Very cool, lets see pictures of Mommy and puppies!!!


----------



## CelticGlory (Jan 19, 2006)

Congrats! Can't wait to see pictures!


----------



## onyx'girl (May 18, 2007)

big litter! Congrats to Nikon and _________ , you never said who had to whelp all those puppies!


----------



## LifeofRiley (Oct 20, 2011)

I enjoyed your photo story.... great pics to go along with the narrative! Nikon is a very handsome dog.


----------



## Loneforce (Feb 12, 2012)

:congratulations:


----------



## TrickyShepherd (Aug 15, 2011)

Congrats!!! Can't wait to see some pictures of the little ones!!! Nice sized litter too!


----------



## Liesje (Mar 4, 2007)

The breeder is not the type to do web sites and tons of photos but I did get some phone photos so I know they exist! They are all still OK, one is skinny but the breeder thinks it will be fine. 

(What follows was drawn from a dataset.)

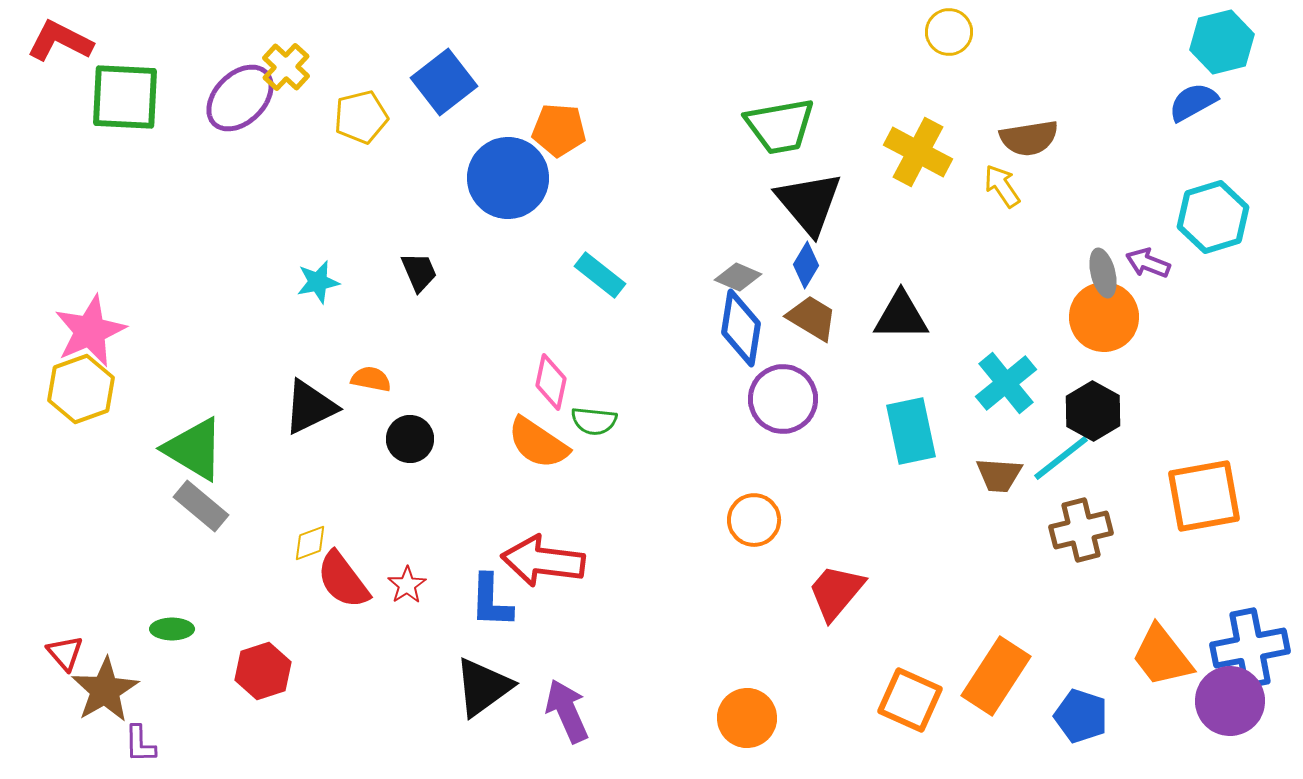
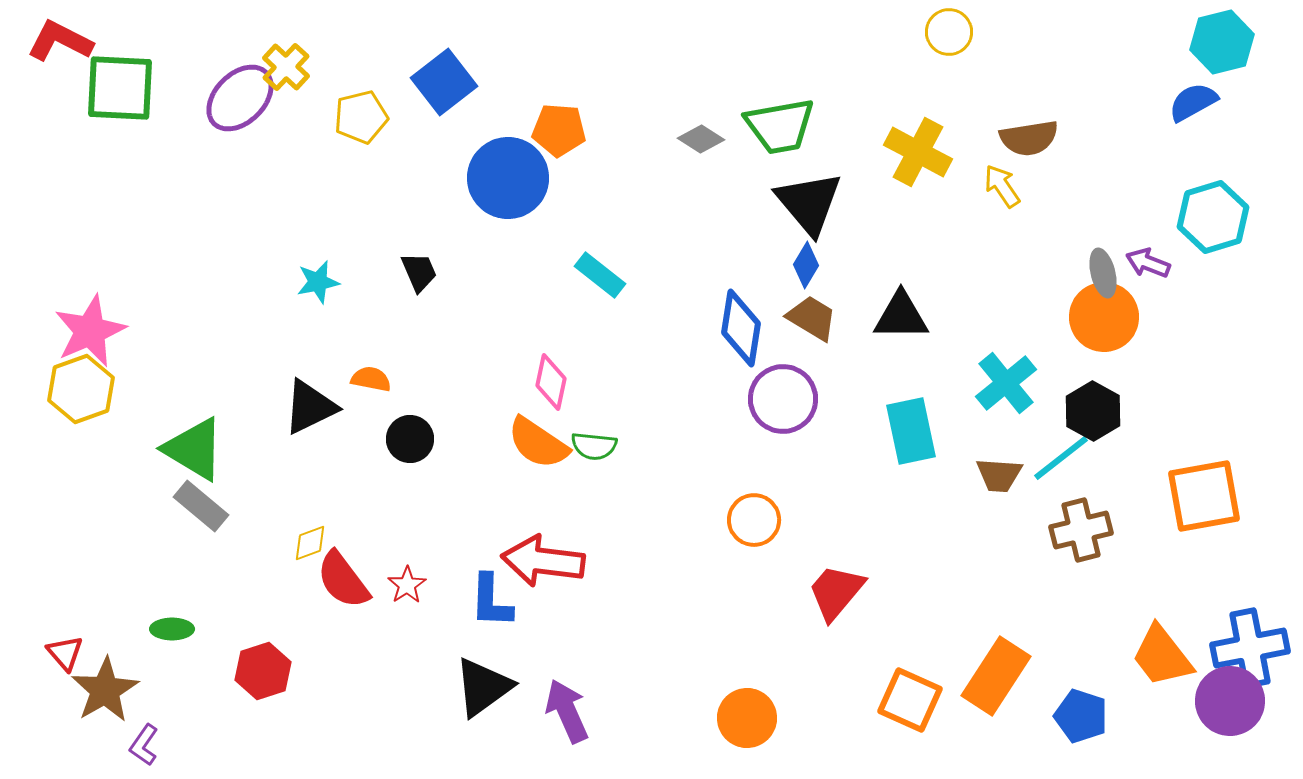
green square at (125, 97): moved 5 px left, 9 px up
gray diamond at (738, 277): moved 37 px left, 138 px up; rotated 9 degrees clockwise
green semicircle at (594, 421): moved 25 px down
purple L-shape at (140, 744): moved 4 px right, 1 px down; rotated 36 degrees clockwise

Here is one pic from the day they were born. They are in the box because they were still at the vet dealing with the stuck puppy. Once everyone was born they went home to a nice whelping area setup in the breeder's bedroom.


----------



## jetdog (Oct 9, 2005)

Aww! Congrats daddy Nikon. Hoping for all to continue to do well and thrive.


----------



## RocketDog (Sep 25, 2011)

Lies, those pictures totally made me laugh. I love Nikon!


----------



## MiaMoo (Apr 6, 2013)

Congrats! I just can't get over how stunning Nikon is. :wub:


----------